:: Activity ::
Your answer should be one number: how many lines below have the word "style".

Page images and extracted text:
* * * * * * *

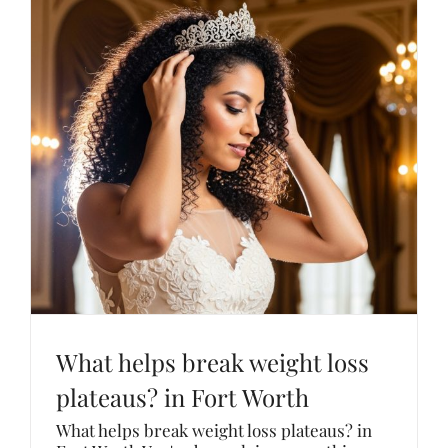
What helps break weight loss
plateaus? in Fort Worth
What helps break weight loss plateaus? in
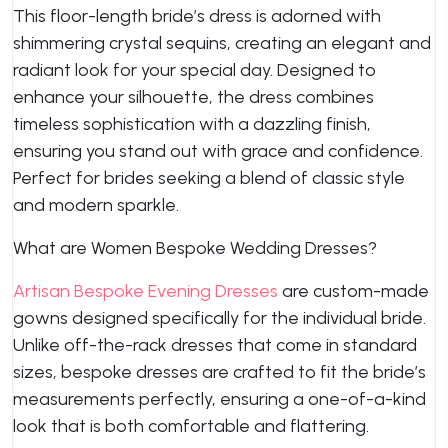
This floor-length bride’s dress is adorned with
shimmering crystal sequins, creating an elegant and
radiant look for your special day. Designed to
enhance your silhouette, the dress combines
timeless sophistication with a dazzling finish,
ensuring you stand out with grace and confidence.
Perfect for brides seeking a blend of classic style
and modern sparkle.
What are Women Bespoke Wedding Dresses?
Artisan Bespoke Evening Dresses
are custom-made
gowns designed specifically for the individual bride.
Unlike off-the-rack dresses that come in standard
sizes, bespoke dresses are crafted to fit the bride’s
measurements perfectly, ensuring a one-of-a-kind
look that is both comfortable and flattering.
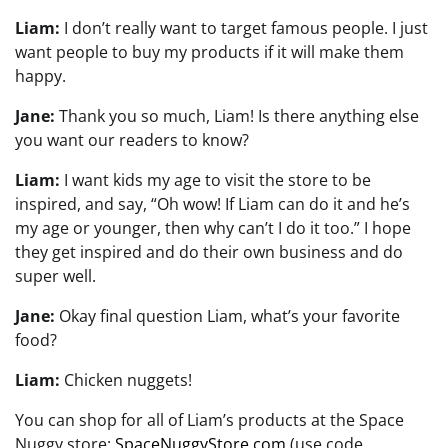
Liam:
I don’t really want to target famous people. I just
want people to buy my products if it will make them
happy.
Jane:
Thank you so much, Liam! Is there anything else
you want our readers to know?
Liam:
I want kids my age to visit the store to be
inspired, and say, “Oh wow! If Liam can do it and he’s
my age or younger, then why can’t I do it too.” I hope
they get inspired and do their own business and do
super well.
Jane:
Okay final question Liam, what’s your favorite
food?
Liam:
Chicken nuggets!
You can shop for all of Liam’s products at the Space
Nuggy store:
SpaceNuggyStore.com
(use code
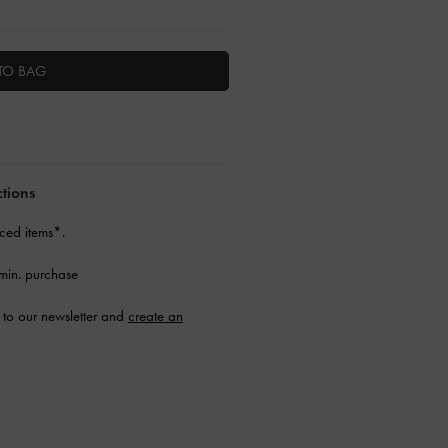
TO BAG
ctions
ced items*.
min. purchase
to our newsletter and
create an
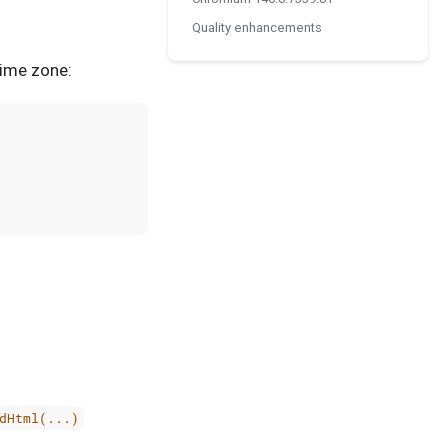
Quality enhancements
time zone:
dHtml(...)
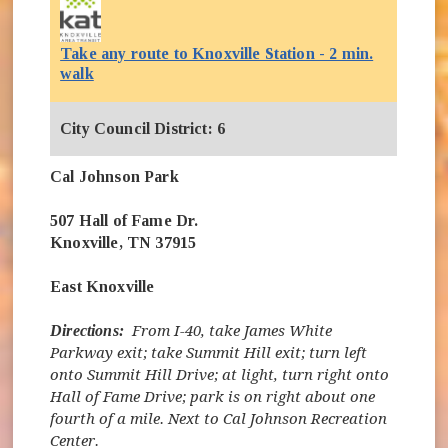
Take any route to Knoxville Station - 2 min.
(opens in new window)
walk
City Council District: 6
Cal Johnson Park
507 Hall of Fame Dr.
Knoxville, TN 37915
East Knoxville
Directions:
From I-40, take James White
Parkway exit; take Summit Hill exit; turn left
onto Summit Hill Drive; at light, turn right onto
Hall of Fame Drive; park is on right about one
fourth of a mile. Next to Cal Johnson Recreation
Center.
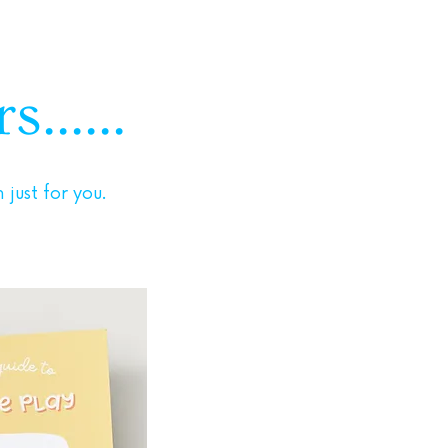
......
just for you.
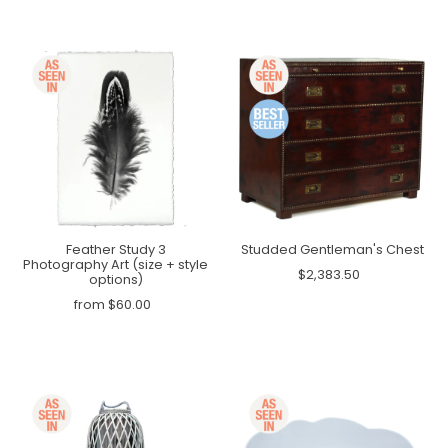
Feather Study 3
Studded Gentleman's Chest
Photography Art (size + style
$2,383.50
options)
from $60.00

* * * * * * *

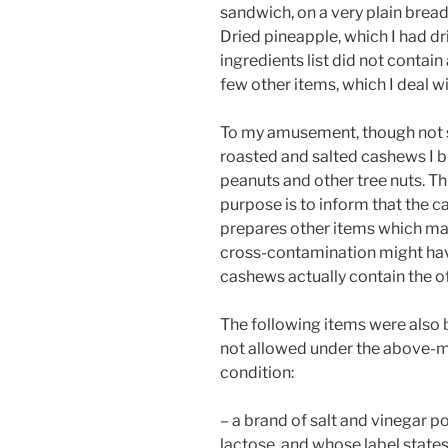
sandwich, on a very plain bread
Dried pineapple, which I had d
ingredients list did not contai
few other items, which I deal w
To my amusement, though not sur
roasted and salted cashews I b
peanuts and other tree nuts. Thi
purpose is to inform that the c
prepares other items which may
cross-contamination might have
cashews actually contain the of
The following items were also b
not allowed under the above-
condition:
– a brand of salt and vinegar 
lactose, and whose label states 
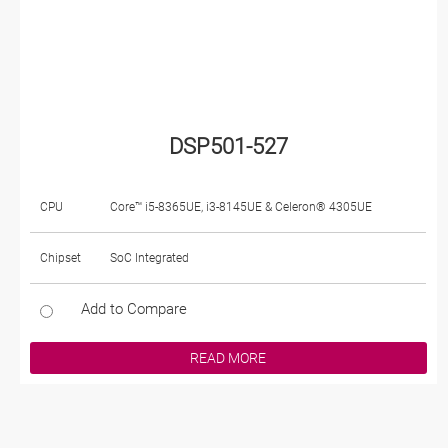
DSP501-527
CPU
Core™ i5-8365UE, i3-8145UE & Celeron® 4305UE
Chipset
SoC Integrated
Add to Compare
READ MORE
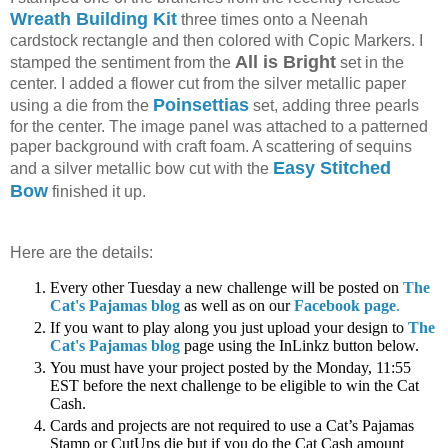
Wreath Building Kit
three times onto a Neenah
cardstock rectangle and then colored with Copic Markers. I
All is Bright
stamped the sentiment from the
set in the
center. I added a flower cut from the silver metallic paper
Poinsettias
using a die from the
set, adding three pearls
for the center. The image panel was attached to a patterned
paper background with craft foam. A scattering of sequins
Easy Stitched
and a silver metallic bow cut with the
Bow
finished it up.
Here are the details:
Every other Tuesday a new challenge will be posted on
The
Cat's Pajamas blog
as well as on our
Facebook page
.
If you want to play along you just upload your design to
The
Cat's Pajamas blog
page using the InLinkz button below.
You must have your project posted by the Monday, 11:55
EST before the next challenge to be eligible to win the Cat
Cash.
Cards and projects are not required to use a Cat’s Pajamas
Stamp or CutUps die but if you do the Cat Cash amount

* * * * * * *

:: Reply ::
2